H appiness had always felt like a fleeting sensation, something so warm and bright that it briefly chased the chill from the cold, dark crevices of my life before disappearing again. I felt like I was forever chasing just a taste of sunshine.

Right now, though, I was basking in that happiness, lying on a blanket in the middle of a forest with a man I barely knew, but who somehow felt like home. In fact, he felt more like home than any other place or person ever had, and I didn’t understand why.

At some point, the hounds had joined us in the clearing, and the stolts hadn’t been even remotely fazed about the apex predators in their midst. A lack of self-preservation must be a stolt trait, because they played up and over the wiry fur of Braxus’s coat, hiding beneath Alucius’s legs, and generally playing, like a mass of purple fur.

I laughed as one ran up my torso to curl up on my chest. Within seconds, it was asleep, like someone had flicked an off switch. Hayle stared down at me indulgently, lifting a strawberry to my lips so I could eat without dislodging the stolt. It seemed… intimate. Frighteningly so.

Not because I was scared of Hayle; I was just terrified by the whirl of emotion that had lodged in my chest as I watched him. The joy, the desire… the something else I couldn’t name because it would make no sense, but it was there , resting deep in my chest.

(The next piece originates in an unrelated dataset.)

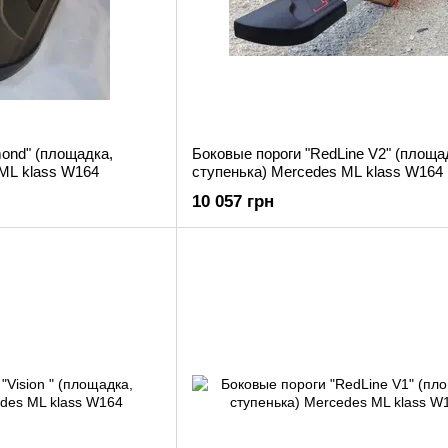
mond" (площадка,
Боковые пороги "RedLine V2" (площа
 ML klass W164
ступенька) Mercedes ML klass W164
10 057 грн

“Do you believe in soulmates?” The question burst from my lips before I could swallow it back down.

Hayle froze, the berry pausing inches from my lips. He cleared his throat. “Yes. The concept of a soulmate is revered by the Third Line. We call them Soul Ties, though.”

I hummed a thoughtful sound, reaching up to take a bite of the strawberry. “What’s it like? Being part of the Third Line?”

He chewed his lip, his gaze running all over my face like he was memorizing the lines of it. “It’s like the comfort of strong arms. Like having someone you trust at your back, so you can rest.”

I closed my eyes against the words, trying to imagine what that felt like, to be able to trust like that.

“Sounds nice.” I tilted my head toward a small patch of sun, feeling the warmth on my face, the light turning the world pink behind my eyelids.

“I don’t think I’ve ever trusted anyone that much. ”

“Not even your family?” I could hear his frown.

My lips turned down. “Maybe my siblings. Kian especially—he’s the Heir. He cared for me the best he could, I guess. He was older when my mother died.” I cut off the words. The sun and good vibes were making me a little more free with my past than I should be.

“What about your father? Surely he protected you?” Hayle asked, and I shook my head once.

“Anything you tell me stays with me, Avalon Halhed. I swear this on the honor of my Line.” His voice was soft, so filled with compassion, that I opened my eyes.

He was right there, staring down into my face with an expression that I couldn’t understand, but made my heart race.

I believed him. “My father hates me.” It was the truth, one that I’d expressed to myself and my siblings many times, the one that was generally accepted by the people of the Ninth Line Barony.

The Baron of the Ninth Line hated his youngest daughter because she’d murdered his wife, the great love of his life, his only guiding light.

Hayle didn’t negate my words. Didn’t smooth them over with gentle denials that a father could never hate his daughter. “His loss,” he said gently. Then he dipped forward and brushed his lips along mine. The kiss was so soft, I wondered if it was just a dream, a desperate hope.

But when he deepened the kiss, something settled in my chest. This was happening, and when I kissed him back, he groaned into my mouth. He leaned over me, pressing his chest to mine, his arms bracketing my shoulders. Pulling back, he stared down at my face as if I wasn’t real.

“You feel so fucking perfect. How can you feel this right?” he whispered against my lips, before diving back in and kissing me again.

The stolt that had been asleep on my chest wiggled out from between our bodies, then it was just me and Hayle and no space between us.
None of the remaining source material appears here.